US steel to restart blast furnace at plant Trump pushed to preserve
Rising steel demand and expected outages at other mills owned by the company will enable expanded use of the Granite City Works in southern Illinois.
U.S. Steel plans to resume steelmaking at an Illinois plant where the Trump administration intervened last summer to keep production going.
The company stopped making steel at Granite City Works two years ago and had planned to further curtail operations before the administration blocked the move in September. It said it now sees signs of rising demand that justify restarting one of Granite City’s two blast furnaces early next year to produce molten iron for steel.
U.S. Steel also is expected to need the mill’s steelmaking capacity as some of its other mills undergo improvements promised by Nippon Steel, the new owner of U.S. Steel.
“We are confident in our ability to safely and profitably operate the mill to meet 2026 demand," said U.S. Steel Chief Executive David Burritt.
The company expects to add about 400 employees at Granite City to operate the blast furnace, raising the plant’s workforce to about 1,200, a person familiar with the matter said. The decision to restart the furnace wasn’t influenced by the Trump administration, the person said.
Steel demand has been weak for much of the past two years, reflecting struggles in the manufacturing and construction sectors.
In recent weeks, lead times for filling steel orders at American mills have lengthened, indicating more orders for the metal. The spot market price for coiled sheet steel is $893 a ton, up $93 from the end of September, according to steel market consulting firm CRU.
U.S. Steel also will start supplying about 750,000 tons of steel slabs next year to a Calvert, Ala., steel plant owned by rival ArcelorMittal, as part of a seven-year supply contract announced this past summer.
The Granite City furnace restart comes at a time when Nippon Steel is beginning $11 billion worth of improvements at existing U.S. Steel plants, which includes replacing the lining of the company’s largest blast furnace in Gary, Ind.
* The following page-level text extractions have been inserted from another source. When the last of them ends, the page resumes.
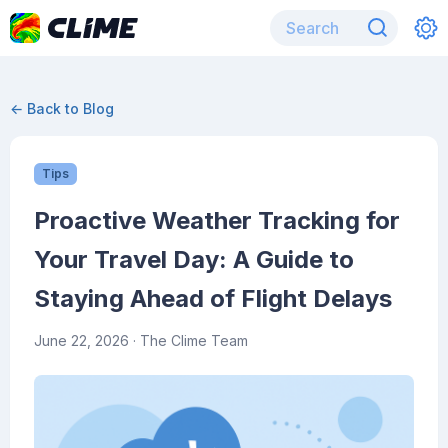
← Back to Blog
Tips
Proactive Weather Tracking for
Your Travel Day: A Guide to
Staying Ahead of Flight Delays
June 22, 2026
· The Clime Team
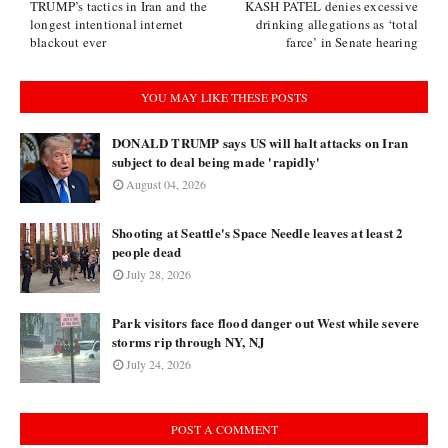
TRUMP’s tactics in Iran and the
KASH PATEL denies excessive
longest intentional internet
drinking allegations as ‘total
blackout ever
farce’ in Senate hearing
YOU MAY LIKE THESE POSTS
DONALD TRUMP says US will halt attacks on Iran
subject to deal being made 'rapidly'
August 04, 2026
Shooting at Seattle's Space Needle leaves at least 2
people dead
July 28, 2026
Park visitors face flood danger out West while severe
storms rip through NY, NJ
July 24, 2026
POST A COMMENT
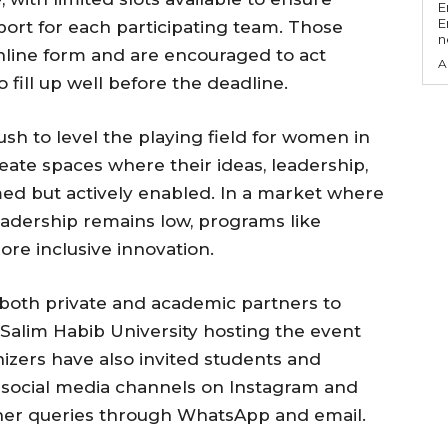
E
E
port for each participating team. Those
n
nline form and are encouraged to act
A
 fill up well before the deadline.
 push to level the playing field for women in
ate spaces where their ideas, leadership,
ed but actively enabled. In a market where
eadership remains low, programs like
re inclusive innovation.
both private and academic partners to
Salim Habib University hosting the event
nizers have also invited students and
a social media channels on Instagram and
rther queries through WhatsApp and email.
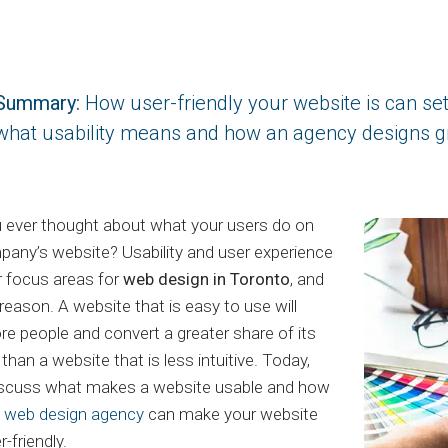
Summary:
How user-friendly your website is can se
what usability means and how an agency designs gr
 ever thought about what your users do on
any’s website? Usability and user experience
r focus areas for
web design in Toronto
, and
reason. A website that is easy to use will
e people and convert a greater share of its
than a website that is less intuitive. Today,
discuss what makes a website usable and how
t web design agency
can make your website
-friendly.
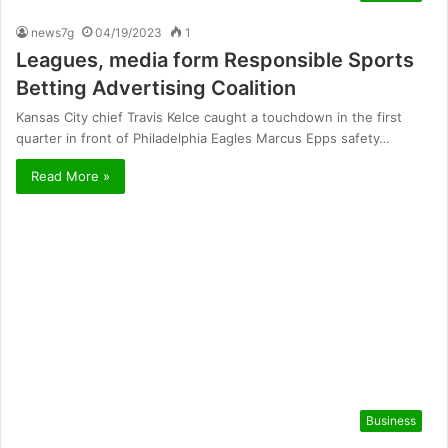
news7g
04/19/2023
1
Leagues, media form Responsible Sports
Betting Advertising Coalition
Kansas City chief Travis Kelce caught a touchdown in the first
quarter in front of Philadelphia Eagles Marcus Epps safety…
Read More »
Business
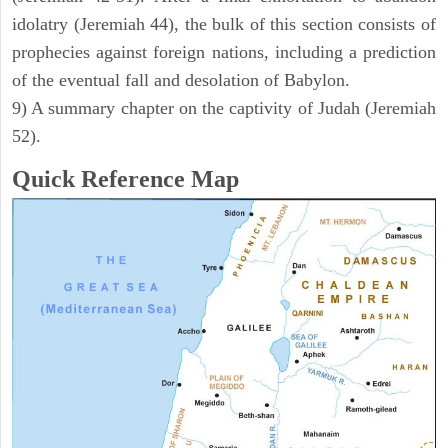
idolatry (Jeremiah 44), the bulk of this section consists of
prophecies against foreign nations, including a prediction
of the eventual fall and desolation of Babylon.
9) A summary chapter on the captivity of Judah (Jeremiah
52).
Quick Reference Map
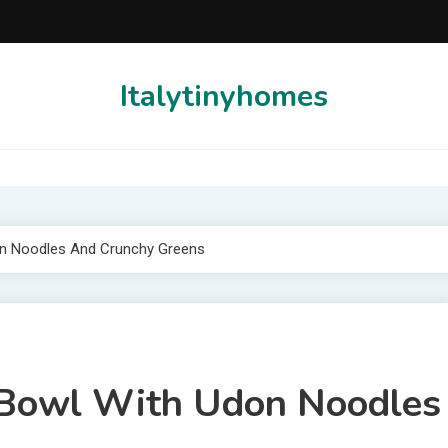
Italytinyhomes
on Noodles And Crunchy Greens
n Bowl With Udon Noodles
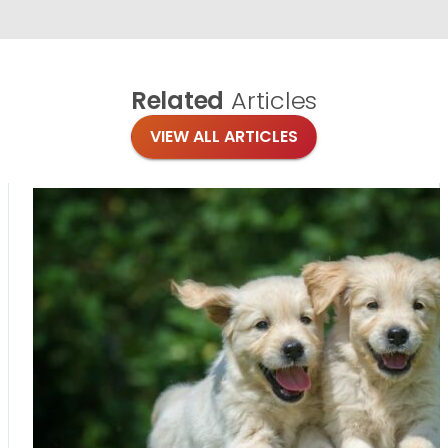
Related
Articles
VIEW ALL ARTICLES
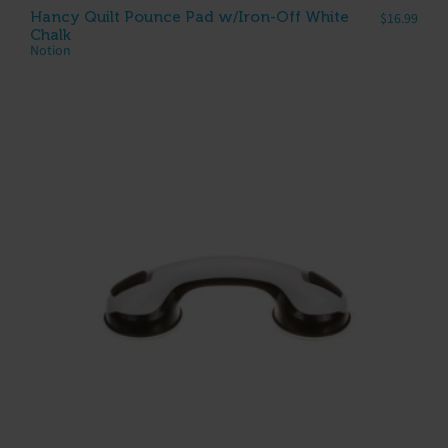
Hancy Quilt Pounce Pad w/Iron-Off White
$
16.99
Chalk
Notion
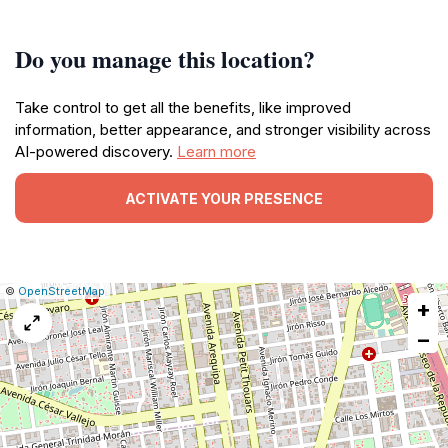
Do you manage this location?
Take control to get all the benefits, like improved
information, better appearance, and stronger visibility across
AI-powered discovery.
Learn more
ACTIVATE YOUR PRESENCE
|
Leaflet
|
Report
©
OpenStreetMap
+
a
map
−
issue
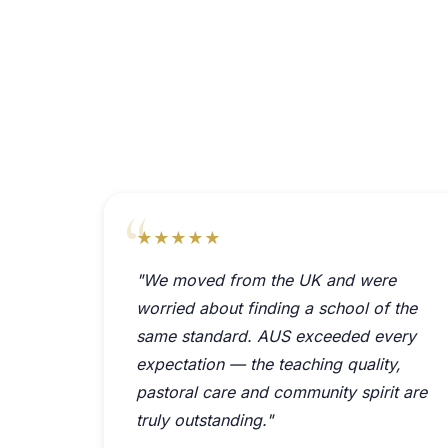
★★★★★
"We moved from the UK and were
worried about finding a school of the
same standard. AUS exceeded every
expectation — the teaching quality,
pastoral care and community spirit are
truly outstanding."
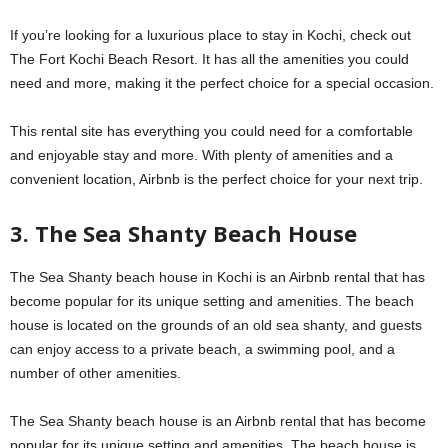
If you’re looking for a luxurious place to stay in Kochi, check out
The Fort Kochi Beach Resort. It has all the amenities you could
need and more, making it the perfect choice for a special occasion.
This rental site has everything you could need for a comfortable
and enjoyable stay and more. With plenty of amenities and a
convenient location, Airbnb is the perfect choice for your next trip.
3. The Sea Shanty Beach House
The Sea Shanty beach house in Kochi is an Airbnb rental that has
become popular for its unique setting and amenities. The beach
house is located on the grounds of an old sea shanty, and guests
can enjoy access to a private beach, a swimming pool, and a
number of other amenities.
The Sea Shanty beach house is an Airbnb rental that has become
popular for its unique setting and amenities. The beach house is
The work is expected to keep that furnace out of service for months.
Nippon Steel completed its $14.1 billion acquisition of U.S. Steel in June, after striking a deal with the Trump administration that committed the Tokyo-based steelmaker to the plant investments and other pledges.
Nippon Steel also granted President Trump and future U.S. presidents so-called golden share authority over plant closings, the transfer of production work out of the country and other operational changes at U.S. Steel.
The Trump administration invoked that authority in September after U.S. Steel notified about 800 workers at the Granite City plant that it planned to stop rolling slabs of steel from other plants into sheet steel. U.S. Steel said it intended to continue paying the employees into 2027, even without regular work at the plant.
Leaders for the United Steelworkers union objected and urged the company to continue production at the plant. Granite City, located near St. Louis, has the capacity to produce about 3 million tons of sheet steel annually, but has operated below that volume for most of the past decade.
U.S. Steel idled the Granite City mill in 2015, when steel prices were low. Trump imposed tariffs on imported steel in 2018, helping lift domestic steel prices and prompting the company to restart the plant. Trump praised the move as proof of the tariff’s success at reviving domestic steel production.
The company idled one of Granite City’s furnaces in spring 2020 when Covid-19 shut down factories and construction sites. The second furnace ran until fall 2023.